Friday, June 05, 2009

Canada’s IP Writing Challenge - Update




MEA CULPA - earlier I today I said that there was a very short deadline until July 1, 2009 for this competition. I thought it was announced only today because I received a blast email from IPIC today. While the email and links seemed new, the subject of the email did indicate that it was a "reminder." My fault.

In fact, it was apparently announced April 6, 2009 here. Which still didn't leave a lot of time for the July 1, 2009 deadline , considering the end of term, exams, etc. But much more than the three weeks I earlier wrongly indicated.

So - consider this blog today as a "reminder" too.

Here's the basis scheme:
One winner will be announced from each of three
separate author categories:

1. Law student category (LL.B, J.D., BCL, and LL.L students)

2. Graduate student category (LL.M, S.J.D. and PhD students)

3. Professionals who have been practising 7 years or less
(patent agents, trade-mark agents, lawyers and other individuals who work in IP)

Each winner will be eligible for:

1. A prize of $1000 (CAD)

2. Be considered for publication in the Canadian Intellectual Property Review;
and/or Osgoode Hall Review of Law and Policy (OHRLP)
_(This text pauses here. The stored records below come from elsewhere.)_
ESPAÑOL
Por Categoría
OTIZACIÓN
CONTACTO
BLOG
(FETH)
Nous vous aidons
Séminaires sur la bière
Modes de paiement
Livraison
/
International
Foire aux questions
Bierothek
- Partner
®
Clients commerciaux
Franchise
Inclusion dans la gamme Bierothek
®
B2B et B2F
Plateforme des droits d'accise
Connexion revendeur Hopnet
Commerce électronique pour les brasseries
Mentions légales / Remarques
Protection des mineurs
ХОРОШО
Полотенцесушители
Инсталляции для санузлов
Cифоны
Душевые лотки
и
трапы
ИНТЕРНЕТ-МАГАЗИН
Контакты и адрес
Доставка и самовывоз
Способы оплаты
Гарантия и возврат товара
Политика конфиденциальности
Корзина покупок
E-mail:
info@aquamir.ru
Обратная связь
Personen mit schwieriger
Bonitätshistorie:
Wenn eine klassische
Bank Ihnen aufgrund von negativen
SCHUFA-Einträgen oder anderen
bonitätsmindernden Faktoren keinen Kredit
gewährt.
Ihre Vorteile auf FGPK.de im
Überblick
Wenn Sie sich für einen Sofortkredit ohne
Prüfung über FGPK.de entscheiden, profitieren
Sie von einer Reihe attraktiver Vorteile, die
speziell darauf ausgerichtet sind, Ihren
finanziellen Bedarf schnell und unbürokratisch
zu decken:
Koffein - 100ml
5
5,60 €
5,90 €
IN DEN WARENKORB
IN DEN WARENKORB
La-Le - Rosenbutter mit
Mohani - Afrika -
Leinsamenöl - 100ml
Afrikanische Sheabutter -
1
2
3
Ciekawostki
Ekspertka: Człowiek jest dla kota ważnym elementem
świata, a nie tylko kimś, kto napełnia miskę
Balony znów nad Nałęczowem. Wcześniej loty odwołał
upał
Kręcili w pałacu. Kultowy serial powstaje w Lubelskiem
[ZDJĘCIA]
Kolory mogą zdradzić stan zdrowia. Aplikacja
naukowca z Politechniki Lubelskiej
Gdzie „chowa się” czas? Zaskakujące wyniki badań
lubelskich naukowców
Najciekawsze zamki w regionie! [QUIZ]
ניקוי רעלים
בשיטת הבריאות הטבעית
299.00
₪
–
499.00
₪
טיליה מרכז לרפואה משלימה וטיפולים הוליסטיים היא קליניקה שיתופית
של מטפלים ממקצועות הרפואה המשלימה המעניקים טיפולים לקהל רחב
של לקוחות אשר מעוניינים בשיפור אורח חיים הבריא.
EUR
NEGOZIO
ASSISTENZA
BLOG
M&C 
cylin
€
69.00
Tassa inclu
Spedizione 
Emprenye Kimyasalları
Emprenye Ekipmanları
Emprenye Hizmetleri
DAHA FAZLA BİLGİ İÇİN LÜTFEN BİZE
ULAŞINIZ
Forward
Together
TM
3. His/her work to be published on the IP Osgoode website
Here's the full information about the IP Writing Challenge.

The idea of this is a good one. There have been IP writing competitions in the past, and hopefully lessons have learned to ensure that there will be complete fairness and balance in the adjudication process, which has frankly not always been the case. There is a mechanism in place here to ensure “blind” judging in terms of the identity of the contestants. However, it will be interesting to see whether a submission that may be otherwise worthy but is considered too “copyleft”, for example, can survive whatever process and panel may be in place.

There is no specific mention about who the judges will be.The Rules state that:
All entries will be reviewed by a panel of judges selected by the Challenge Sponsors. The Challenge Sponsors reserve the right to not declare a winner in any or all of the challenge categories at their sole discretion.
(Emphasis added)
Hopefully, the panel of judges themselves will reflect true balance and will be looking not only for work of high quality but work that truly reflects the concept of “Challenge”.

Let's hope that lots of students and young lawyers found out about this in time and that we get some really good papers out of it.